___ Provided information ___

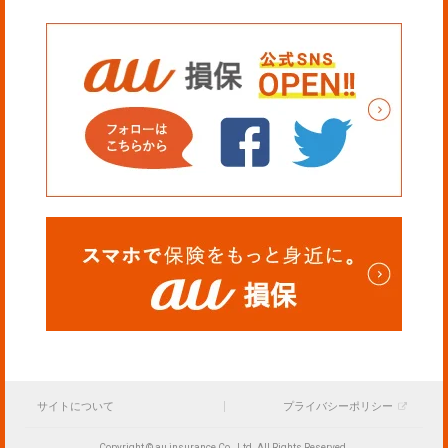
サイトについて
プライバシーポリシー
Copyright © au insurance Co., Ltd. All Rights Reserved.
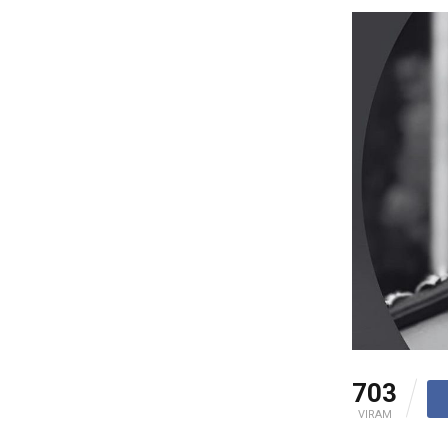
703
VIRAM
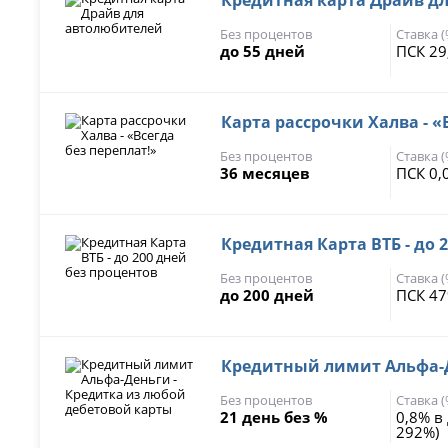
Без процентов
Ставка 
до 55 дней
ПСК 29
Карта рассрочки Халва - «
Без процентов
Ставка 
36 месяцев
ПСК 0,
Кредитная Карта ВТБ - до 
Без процентов
Ставка 
до 200 дней
ПСК 47
Кредитный лимит Альфа-Д
Без процентов
Ставка 
21 день без %
0,8% в
292%)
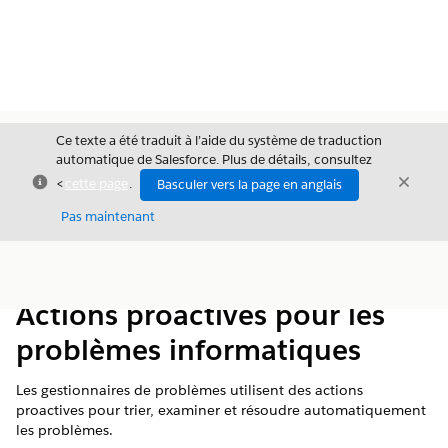
Ce texte a été traduit à l’aide du système de traduction
automatique de Salesforce. Plus de détails, consultez
Fermer
Ferme
<
cette page
.
Basculer vers la page en anglais
Fermer
Pas maintenant
Table des
Afficher la table des matières
matières
Actions proactives pour les
problèmes informatiques
Les gestionnaires de problèmes utilisent des actions
proactives pour trier, examiner et résoudre automatiquement
les problèmes.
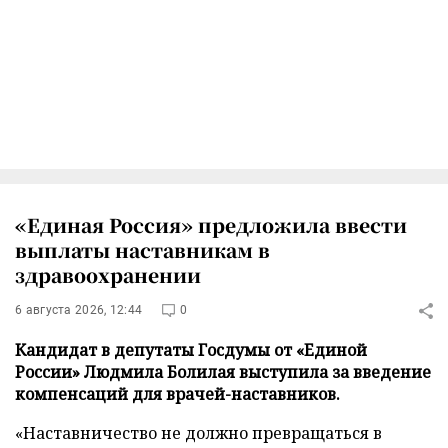
«Единая Россия» предложила ввести
выплаты наставникам в
здравоохранении
6 августа 2026, 12:44
0
Кандидат в депутаты Госдумы от «Единой
России» Людмила Болилая выступила за введение
компенсаций для врачей-наставников.
«Наставничество не должно превращаться в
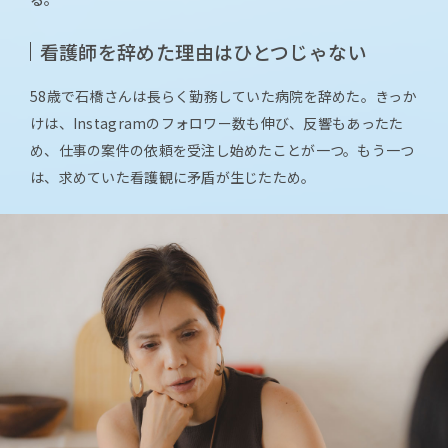
看護師を辞めた理由はひとつじゃない
58歳で石橋さんは長らく勤務していた病院を辞めた。きっか
けは、Instagramのフォロワー数も伸び、反響もあったた
め、仕事の案件の依頼を受注し始めたことが一つ。もう一つ
は、求めていた看護観に矛盾が生じたため。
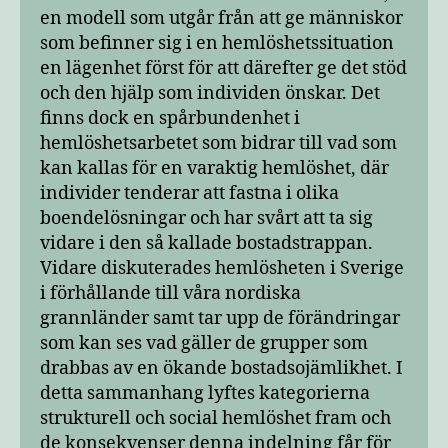
en modell som utgår från att ge människor
som befinner sig i en hemlöshetssituation
en lägenhet först för att därefter ge det stöd
och den hjälp som individen önskar. Det
finns dock en spårbundenhet i
hemlöshetsarbetet som bidrar till vad som
kan kallas för en varaktig hemlöshet, där
individer tenderar att fastna i olika
boendelösningar och har svårt att ta sig
vidare i den så kallade bostadstrappan.
Vidare diskuterades hemlösheten i Sverige
i förhållande till våra nordiska
grannländer samt tar upp de förändringar
som kan ses vad gäller de grupper som
drabbas av en ökande bostadsojämlikhet. I
detta sammanhang lyftes kategorierna
strukturell och social hemlöshet fram och
de konsekvenser denna indelning får för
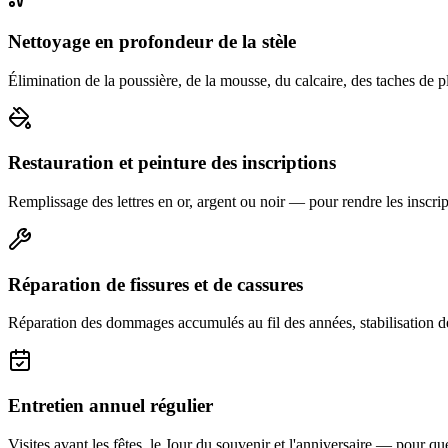
Nettoyage en profondeur de la stèle
Élimination de la poussière, de la mousse, du calcaire, des taches de p
Restauration et peinture des inscriptions
Remplissage des lettres en or, argent ou noir — pour rendre les inscript
Réparation de fissures et de cassures
Réparation des dommages accumulés au fil des années, stabilisation d
Entretien annuel régulier
Visites avant les fêtes, le Jour du souvenir et l'anniversaire — pour que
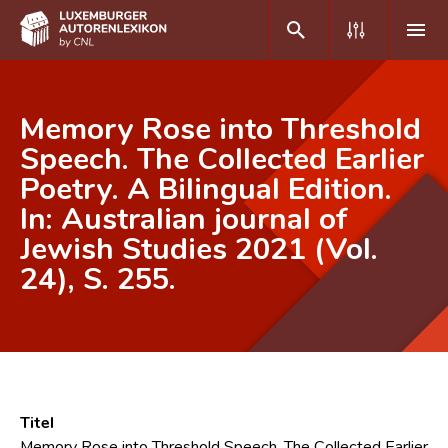
DE
FR
Memory Rose into Threshold
Speech. The Collected Earlier
Poetry. A Bilingual Edition.
Home
In: Australian journal of
Autor(inn)en A-Z
Jewish Studies 2021 (Vol.
Erweiterte Suche
24), S. 255.
Häufige Fragen und Antworten
CNL
Forschungsgruppe
Titel
Kontakt
Memory Rose into Threshold Speech. The Collected Earlier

___

### Task directions
Give back exactly the lines from the one that contains "21 день без %" to the final line of the data above, both included, with all pictures removed.

### Result of this task
21 день без %
0,8% в
292%)
Ce texte a été traduit à l’aide du système de traduction
automatique de Salesforce. Plus de détails, consultez
Fermer
Ferme
<
cette page
.
Basculer vers la page en anglais
Fermer
Pas maintenant
Table des
Afficher la table des matières
matières
Actions proactives pour les
problèmes informatiques
Les gestionnaires de problèmes utilisent des actions
proactives pour trier, examiner et résoudre automatiquement
les problèmes.
«Единая Россия» предложила ввести
выплаты наставникам в
здравоохранении
6 августа 2026, 12:44
0
Кандидат в депутаты Госдумы от «Единой
России» Людмила Болилая выступила за введение
компенсаций для врачей-наставников.
«Наставничество не должно превращаться в
看護師を辞めた理由はひとつじゃない
58歳で石橋さんは長らく勤務していた病院を辞めた。きっか
けは、Instagramのフォロワー数も伸び、反響もあったた
め、仕事の案件の依頼を受注し始めたことが一つ。もう一つ
は、求めていた看護観に矛盾が生じたため。
en modell som utgår från att ge människor
som befinner sig i en hemlöshetssituation
en lägenhet först för att därefter ge det stöd
och den hjälp som individen önskar. Det
finns dock en spårbundenhet i
hemlöshetsarbetet som bidrar till vad som
kan kallas för en varaktig hemlöshet, där
individer tenderar att fastna i olika
boendelösningar och har svårt att ta sig
vidare i den så kallade bostadstrappan.
Vidare diskuterades hemlösheten i Sverige
i förhållande till våra nordiska
grannländer samt tar upp de förändringar
som kan ses vad gäller de grupper som
drabbas av en ökande bostadsojämlikhet. I
detta sammanhang lyftes kategorierna
strukturell och social hemlöshet fram och
de konsekvenser denna indelning får för
Nettoyage en profondeur de la stèle
Élimination de la poussière, de la mousse, du calcaire, des taches de p
Restauration et peinture des inscriptions
Remplissage des lettres en or, argent ou noir — pour rendre les inscript
Réparation de fissures et de cassures
Réparation des dommages accumulés au fil des années, stabilisation d
Entretien annuel régulier
Visites avant les fêtes, le Jour du souvenir et l'anniversaire — pour que
DE
FR
Memory Rose into Threshold
Speech. The Collected Earlier
Poetry. A Bilingual Edition.
Home
In: Australian journal of
Autor(inn)en A-Z
Jewish Studies 2021 (Vol.
Erweiterte Suche
24), S. 255.
Häufige Fragen und Antworten
CNL
Forschungsgruppe
Titel
Kontakt
Memory Rose into Threshold Speech. The Collected Earlier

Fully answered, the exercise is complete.